Foreigners streamed out of the Caribbean island yesterday as the capital braced for a rebel advance and diplomats tried to rekindle talks on a power-sharing deal to defuse the bloody conflict.
With insurgents in control of Haiti's second-largest city, Cap Haitien, and a series of towns across the north, President Jean-Bertrand Aristide said thousands could die if the rebels, led by a former death squad commander and a former police chief, are allowed to reach teeming Port-au-Prince.
But Mr Aristide's political opponents - who have distanced themselves from the armed revolt but share its aim of getting the president out - on Tuesday rejected a US-backed deal brokered by diplomats.
Under the proposal, Mr Aristide would give up some of his powers and form a new government.
More than 60 people have died in clashes that began on February 5th when the rebels, a collection of gangs and former soldiers, began the revolt by over-running Gonaives, a city north of Port-au-Prince where Haiti's slaves declared independence from France in 1804.
Warned by their governments that the country of 8 million is no longer safe, American, French, and other foreigners headed to Toussaint L'Ouverture Airport in Port-au-Prince for flights out before an attack on the capital that the rebels have said could come any time.
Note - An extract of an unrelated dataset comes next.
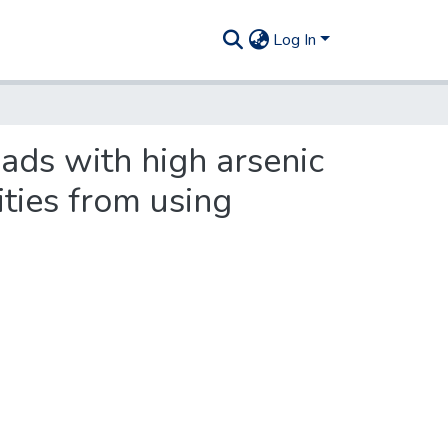
Log In
eads with high arsenic
ities from using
Officials say up to 20,000 Americans live in Haiti.
People shoved two and three at a time through metal detectors at the airport entrance early yesterday and were pushed back by guards.
"I don't want to go but I've been told to go," said Ms Yolanda Murphy (41), a missionary for the Indiana-based Church of God who has been in Haiti for 17 years.
Mr Aristide warned on Tuesday that a rebel advance on the capital could result in a bloodbath and cautioned that Haitians could take to the sea, touching on US concerns of a repeat of the 1990s boatlift in which tens of thousands of people fled political turmoil and tried to reach Florida.
Since the revolt erupted, the US Coast Guard has been monitoring the sea northwest of Haiti where boat people would sail on their way toward Florida, but the agency has so far reported no unusual numbers of migrants. But more than 100 Haitians have arrived in Jamaica, to the west of their poor country.
On Tuesday, rebels seized control of Port-de-Paix on Haiti's northern coast.